# Requirement
Which lines of the entries contain the string "dụng"? Copy each of them.

# Data listing

Start of Block

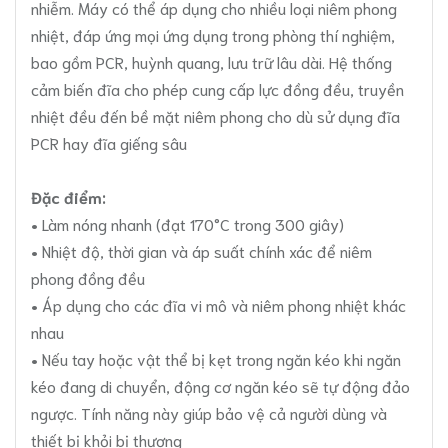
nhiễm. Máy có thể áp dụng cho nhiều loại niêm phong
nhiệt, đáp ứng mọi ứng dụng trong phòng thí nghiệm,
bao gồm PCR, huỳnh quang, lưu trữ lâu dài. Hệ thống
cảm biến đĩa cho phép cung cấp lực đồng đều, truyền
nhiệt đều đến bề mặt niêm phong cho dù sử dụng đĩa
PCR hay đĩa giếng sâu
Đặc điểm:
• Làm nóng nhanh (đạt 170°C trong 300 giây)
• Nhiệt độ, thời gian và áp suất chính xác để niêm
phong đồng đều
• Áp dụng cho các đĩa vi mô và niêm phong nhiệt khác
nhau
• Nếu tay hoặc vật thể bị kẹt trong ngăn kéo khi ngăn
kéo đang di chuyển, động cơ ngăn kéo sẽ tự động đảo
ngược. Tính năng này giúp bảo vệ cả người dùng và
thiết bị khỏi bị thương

End of Block
Start of Block

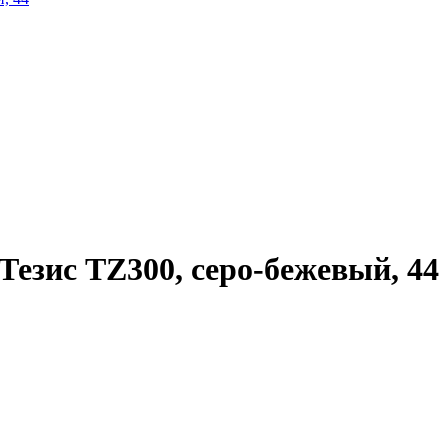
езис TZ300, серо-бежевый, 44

End of Block

# Written answer
nhiễm. Máy có thể áp dụng cho nhiều loại niêm phong
nhiệt, đáp ứng mọi ứng dụng trong phòng thí nghiệm,
nhiệt đều đến bề mặt niêm phong cho dù sử dụng đĩa
• Áp dụng cho các đĩa vi mô và niêm phong nhiệt khác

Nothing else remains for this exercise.